Estamos mejor que antes?

Por Carlos Luis Baron miércoles 30 de mayo, 2012

En el vocablo dominicano hay expresiones muy interesantes. Ejemplo de esto son los dichos: Dime con quién andas y te diré quién eres. Dime de qué te alardeas y te diré que te hace falta… entre otros.

Esto no son simple términos que embellecen la Gramática; también pueden ser el reflejo de una realidad, si lo vemos con detenimiento.

La percepción, es la convicción que nos hace ver y entender dentro de nuestro subconsciente una realidad, sin embargo, esa realidad no siempre puede ser cierta, y más cuando ha sido creada en base a estrategias engañosas, con algún interés en particular.

En Derecho hay una frase muy conocida también: Una mentira repetida puede convertirse en verdad. El presidente Fernández también hizo suya una frase con bastante lógica E’palante que vamos!!

Partiendo de la lógica esto es real, puesto que de los seres vivos en el planeta Tierra, sólo al camarón se le conoce con la característica de nadar hacia atrás.

En tal sentido, siempre vamos a ir hacia delante, aunque no contemos con agua potable, que estemos por debajo de los niveles de pobreza o que nuestra residencia esté a la espera de una llovizna para ser derribada por un riachuelo, por lo que tendremos que continuar adelante a pesar de ello.

Un informe emanado del Fondo Monetario Internacional, revela que los niveles de pobreza en la República Dominicana para el 2000 eran de 38 porciento y que para el 2007 era de 48 porciento, lo que refleja un vertiginoso crecimientos de un 11.5 por ciento en dicha comparación.

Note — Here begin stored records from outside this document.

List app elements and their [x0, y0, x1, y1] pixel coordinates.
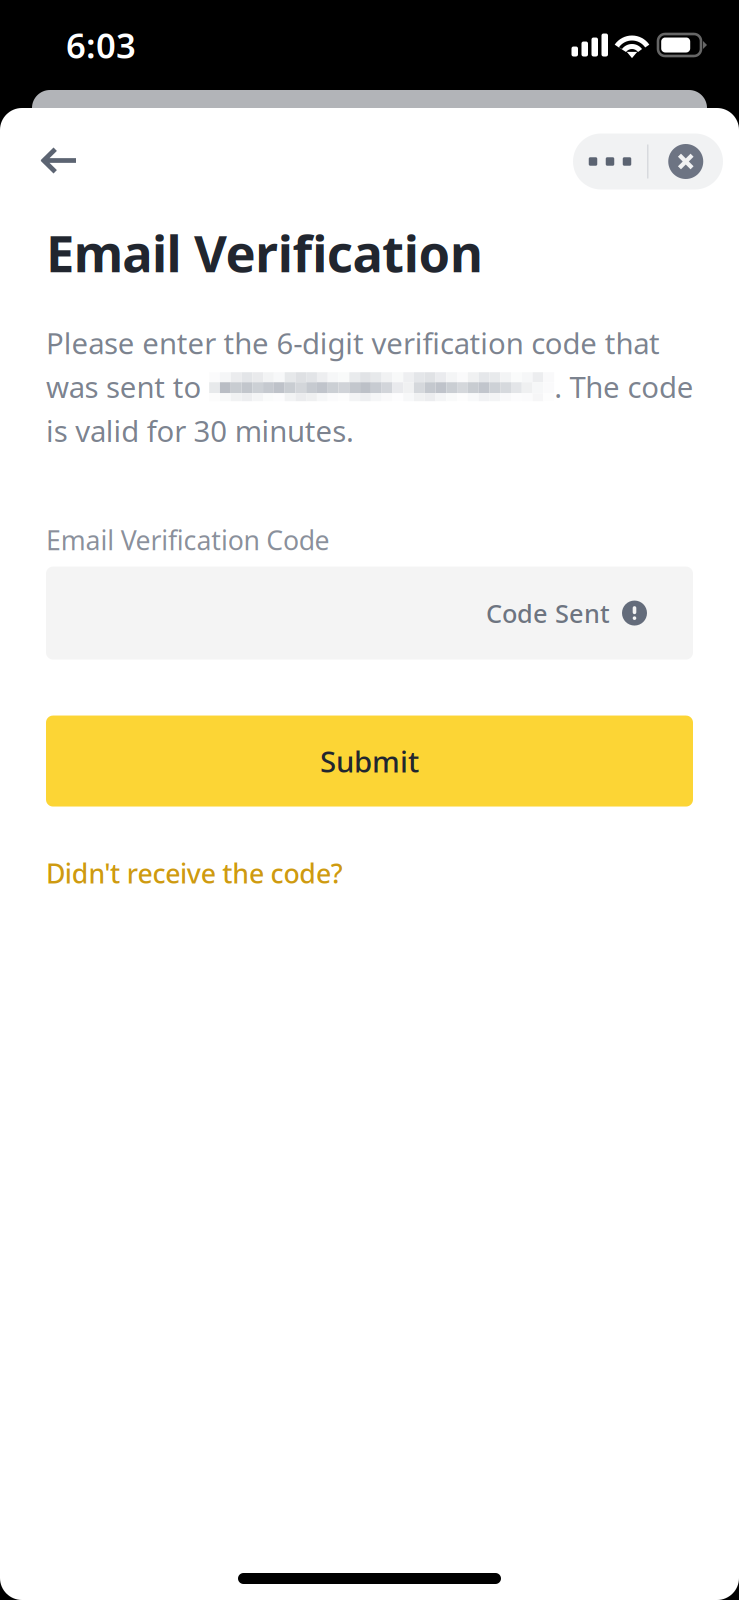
staticText: 6:03: [66, 22, 136, 68]
staticText: Please enter the 6-digit verification co…: [46, 323, 660, 362]
button[interactable]: Submit: [46, 716, 693, 807]
staticText: was sent to: [46, 367, 209, 406]
staticText: Submit: [320, 742, 419, 781]
button[interactable]: Close: [648, 134, 723, 190]
button[interactable]: Code Sent: [46, 567, 693, 660]
staticText: Email Verification: [46, 219, 483, 286]
button[interactable]: Didn't receive the code?: [46, 856, 343, 891]
staticText: is valid for 30 minutes.: [46, 411, 354, 450]
staticText: Didn't receive the code?: [46, 856, 343, 891]
button[interactable]: More: [573, 134, 647, 190]
staticText: Email Verification Code: [46, 522, 330, 558]
staticText: Code Sent: [486, 596, 610, 630]
staticText: . The code: [554, 367, 694, 406]
button[interactable]: Back: [28, 136, 90, 174]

Sin embargo, la percepción con que las autoridades y la mayoría de los medios de comunicación han enfocado, es que estamos mejor hoy día que antes, que hemos avanzado.

Uno de las elementos que han provocado ésta imagen es la compra de periodistas y medios de comunicación y en muchas oportunidades la censura por parte de directores inversionistas de los medios con intereses marcados en ellos.

Obviamente, la calidad, veracidad de la opinión que en vez de ser pública se ha convertido en opinión publicada, convirtiendo muchas mentiras en verdad en complicidad con el Estado, haciéndonos ver del color que los actores les interesa que veamos, no el color original de la cosas.

La gran pregunta a hacernos es y usted, está mejor en la actualidad.